The area has seen, in the past few years, a resurgence of retail and business presence. Huge businesses like Target, Whole Foods, Giant Eagle Market District, and the many upscale stores in the BakerySquare complex show a positive interest in the central East Liberty area.
All of the new stores could offer jobs and convenience to those interested. Beautiful mixed-income apartments have been built and continue to expand. Though these developments show that investors and business-owners are interested in taking their money to the East side, some sacrifices have been made and it’s certainly not from their end.
While some developments are targeted toward a mixed-income community, with the biggest developments it seems that Shady Side is spilling over into East Liberty. This raises an issue of East Liberty simply being repurposed for a new population, rather than a genuine effort to renew what was once distinct and lively about the existing community.
The historically ignorant displacement of citizens in buildings dubbed as harmful to the neighborhood, with no replacement housing to offer, alone shows the lack of a careful helping hand. Instead, these new attractions are bringing in people from the wealthy neighborhoods surrounding East Liberty—not those that have already been living there.
The reason is simply, because much of the development is high-end and is affordable to those outside of the low-moderate income demographic of East Liberty. The adjoining neighborhoods to East Liberty (Shadyside, Friendship), according to New York Times writer Christine O’Toole, “contain the city’s wealthiest and best-educated households.”
Some city-run projects are offering benefits to nearly everyone, however. The mixed-income housing will hopefully introduce a stable housing network and family presence. The transit stop near the new target is an addition to Pittsburgh’s fairly sparse public transportation, encouraging that it is now easier to live in East Liberty and get to its attractions. City planners are now even attempting to right the wrongs of the failed mid-century attempt at adding suburbia to this urban neighborhood. The botched job that was the widening of central roads are now under construction to be turned into more effective traffic flows and the transit system is underway to be made even stronger.

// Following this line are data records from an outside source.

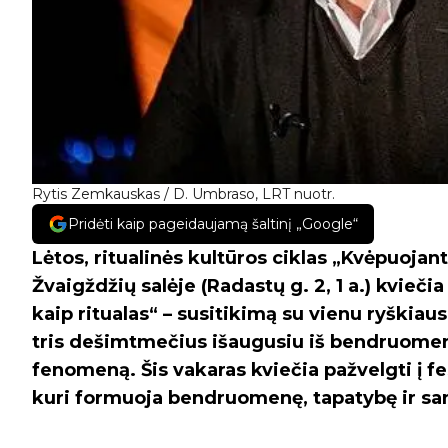
Rytis Zemkauskas / D. Umbraso, LRT nuotr.
Pridėti kaip pageidaujamą šaltinį „Google“
Lėtos, ritualinės kultūros ciklas „Kvėpuojan
Žvaigždžių salėje (Radastų g. 2, 1 a.) kvieči
kaip ritualas“ – susitikimą su vienu ryškiaus
tris dešimtmečius išaugusiu iš bendruomeni
fenomeną. Šis vakaras kviečia pažvelgti į festi
kuri formuoja bendruomenę, tapatybę ir san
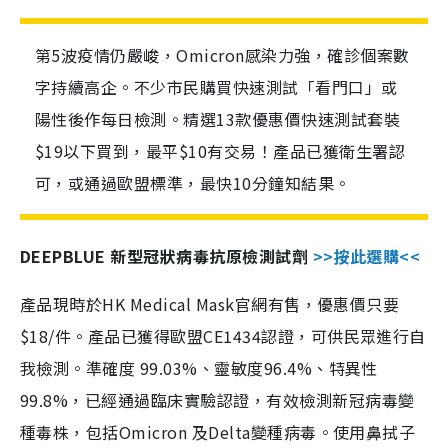
第5波疫情仍嚴峻，Omicron感染力強，確診個案數
字持續高企。不少市民購買快速測試「看門口」或
陽性後作每日檢測。精選13款優惠價快速測試套裝
$19以下買到，最平$10有交易！產品已獲衛生署認
可，或通過歐盟標準，最快10分鐘知結果。
DEEPBLUE 新型冠狀病毒抗原檢測試劑
>>按此選購<<
產品現時於HK Medical Mask官網有售，優惠價只要
$18/件。產品已獲得歐盟CE1434認證，可供民眾進行自
我檢測。準確度 99.03%、靈敏度96.4%、特異性
99.8%，已經通過臨床實驗認證，有效檢測新冠病毒變
種毒株，包括Omicron 及Delta變種病毒。使用鼻拭子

To hash out the complex positive and negatives of the East Liberty development efforts happening now, Justin Strong, former owner of Shadow Lounge in East Liberty, weighed in on the issue. As a business owner for over a decade, he provided explanations on the economic changes happening on the East Side. When asked about the benefit of big corporate business moving in to revitalize an area, according to Strong, much of the economy in Pittsburgh has changed from entrepreneurial to managerial. This results in a “lack of examples of ownership,” he says. He also stresses the need for community members to become assets in their own neighborhood.
Whether intentional or unintentional—neither of these can be proven just yet—it seems the high-end push will put pressure on the lower-income areas, possibly driving out the poor when real estate prices rise. Strong explains that “there is a way for new populations and old populations to coexist.” This should be the goal. But with the types of developments happening, are city officials and urban planners paying attention to this?
East Liberty has a historically rough past with urban development efforts. In the fifties and sixties, the area underwent a revitalization effort that largely divided the neighborhood that was once a thriving business center. The real plans for this mid-century project are outlined completely in the 1960s book “Stringtown on the Pike” by John Fulton Stuart Collins, Jr. The pages are accompanied by prototype drawings of dreamy futuristic buildings “with columns and domes of shining steel.”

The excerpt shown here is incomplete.